--- Task data ---

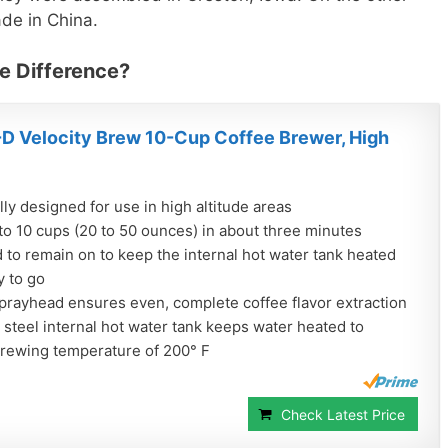
e in China.
e Difference?
D Velocity Brew 10-Cup Coffee Brewer, High
lly designed for use in high altitude areas
to 10 cups (20 to 50 ounces) in about three minutes
to remain on to keep the internal hot water tank heated
y to go
prayhead ensures even, complete coffee flavor extraction
 steel internal hot water tank keeps water heated to
brewing temperature of 200° F
Check Latest Price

---

(Task item) Could you print the lines of the records above from the one containing "e Difference?" through the last, exactly and with no additions?

(Answer for this exercise)
e Difference?
D Velocity Brew 10-Cup Coffee Brewer, High
lly designed for use in high altitude areas
to 10 cups (20 to 50 ounces) in about three minutes
to remain on to keep the internal hot water tank heated
y to go
prayhead ensures even, complete coffee flavor extraction
 steel internal hot water tank keeps water heated to
brewing temperature of 200° F
Check Latest Price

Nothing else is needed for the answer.